PROBLEM — Each entry must appear in the answer exactly as given.

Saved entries

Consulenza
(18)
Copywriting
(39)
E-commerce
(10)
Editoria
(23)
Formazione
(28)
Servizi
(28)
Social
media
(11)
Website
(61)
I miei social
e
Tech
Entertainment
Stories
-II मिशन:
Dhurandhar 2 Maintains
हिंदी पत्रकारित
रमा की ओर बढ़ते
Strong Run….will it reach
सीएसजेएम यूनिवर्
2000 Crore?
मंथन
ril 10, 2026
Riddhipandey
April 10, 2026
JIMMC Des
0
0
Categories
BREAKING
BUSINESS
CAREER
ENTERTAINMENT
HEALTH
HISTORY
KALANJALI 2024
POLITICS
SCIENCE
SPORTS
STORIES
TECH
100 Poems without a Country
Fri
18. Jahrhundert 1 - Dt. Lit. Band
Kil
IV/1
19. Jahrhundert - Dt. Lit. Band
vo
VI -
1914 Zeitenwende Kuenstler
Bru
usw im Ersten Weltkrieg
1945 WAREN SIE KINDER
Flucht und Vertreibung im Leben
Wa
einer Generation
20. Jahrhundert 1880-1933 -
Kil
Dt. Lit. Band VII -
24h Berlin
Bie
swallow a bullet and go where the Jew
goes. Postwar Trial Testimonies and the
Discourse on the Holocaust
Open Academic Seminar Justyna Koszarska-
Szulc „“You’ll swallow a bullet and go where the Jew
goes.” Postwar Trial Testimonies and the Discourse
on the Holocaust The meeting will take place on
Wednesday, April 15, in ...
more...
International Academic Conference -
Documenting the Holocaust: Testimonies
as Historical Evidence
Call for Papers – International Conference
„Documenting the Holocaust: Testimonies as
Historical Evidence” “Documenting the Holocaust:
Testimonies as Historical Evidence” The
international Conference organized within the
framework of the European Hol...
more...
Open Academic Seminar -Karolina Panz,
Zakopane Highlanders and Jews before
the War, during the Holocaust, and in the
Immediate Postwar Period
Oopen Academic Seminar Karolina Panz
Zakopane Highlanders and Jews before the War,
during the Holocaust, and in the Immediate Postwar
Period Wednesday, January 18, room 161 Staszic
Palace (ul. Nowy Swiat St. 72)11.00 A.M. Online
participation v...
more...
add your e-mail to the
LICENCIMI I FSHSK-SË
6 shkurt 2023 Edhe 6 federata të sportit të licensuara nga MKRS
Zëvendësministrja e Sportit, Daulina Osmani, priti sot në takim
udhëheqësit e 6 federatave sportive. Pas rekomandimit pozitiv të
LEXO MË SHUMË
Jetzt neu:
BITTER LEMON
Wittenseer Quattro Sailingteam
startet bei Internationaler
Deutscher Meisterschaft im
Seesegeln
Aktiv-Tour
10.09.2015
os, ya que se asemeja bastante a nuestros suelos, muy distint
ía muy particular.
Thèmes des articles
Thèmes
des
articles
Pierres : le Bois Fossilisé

PROBLEM SOLUTION —
Consulenza
(18)
Copywriting
(39)
E-commerce
(10)
Editoria
(23)
Formazione
(28)
Servizi
(28)
Social
media
(11)
Website
(61)
I miei social
e
Tech
Entertainment
Stories
-II मिशन:
Dhurandhar 2 Maintains
हिंदी पत्रकारित
रमा की ओर बढ़ते
Strong Run….will it reach
सीएसजेएम यूनिवर्
2000 Crore?
मंथन
ril 10, 2026
Riddhipandey
April 10, 2026
JIMMC Des
0
0
Categories
BREAKING
BUSINESS
CAREER
ENTERTAINMENT
HEALTH
HISTORY
KALANJALI 2024
POLITICS
SCIENCE
SPORTS
STORIES
TECH
100 Poems without a Country
Fri
18. Jahrhundert 1 - Dt. Lit. Band
Kil
IV/1
19. Jahrhundert - Dt. Lit. Band
vo
VI -
1914 Zeitenwende Kuenstler
Bru
usw im Ersten Weltkrieg
1945 WAREN SIE KINDER
Flucht und Vertreibung im Leben
Wa
einer Generation
20. Jahrhundert 1880-1933 -
Kil
Dt. Lit. Band VII -
24h Berlin
Bie
swallow a bullet and go where the Jew
goes. Postwar Trial Testimonies and the
Discourse on the Holocaust
Open Academic Seminar Justyna Koszarska-
Szulc „“You’ll swallow a bullet and go where the Jew
goes.” Postwar Trial Testimonies and the Discourse
on the Holocaust The meeting will take place on
Wednesday, April 15, in ...
more...
International Academic Conference -
Documenting the Holocaust: Testimonies
as Historical Evidence
Call for Papers – International Conference
„Documenting the Holocaust: Testimonies as
Historical Evidence” “Documenting the Holocaust:
Testimonies as Historical Evidence” The
international Conference organized within the
framework of the European Hol...
more...
Open Academic Seminar -Karolina Panz,
Zakopane Highlanders and Jews before
the War, during the Holocaust, and in the
Immediate Postwar Period
Oopen Academic Seminar Karolina Panz
Zakopane Highlanders and Jews before the War,
during the Holocaust, and in the Immediate Postwar
Period Wednesday, January 18, room 161 Staszic
Palace (ul. Nowy Swiat St. 72)11.00 A.M. Online
participation v...
more...
add your e-mail to the
LICENCIMI I FSHSK-SË
6 shkurt 2023 Edhe 6 federata të sportit të licensuara nga MKRS
Zëvendësministrja e Sportit, Daulina Osmani, priti sot në takim
udhëheqësit e 6 federatave sportive. Pas rekomandimit pozitiv të
LEXO MË SHUMË
Jetzt neu:
BITTER LEMON
Wittenseer Quattro Sailingteam
startet bei Internationaler
Deutscher Meisterschaft im
Seesegeln
Aktiv-Tour
10.09.2015
os, ya que se asemeja bastante a nuestros suelos, muy distint
ía muy particular.
Thèmes des articles
Thèmes
des
articles
Pierres : le Bois Fossilisé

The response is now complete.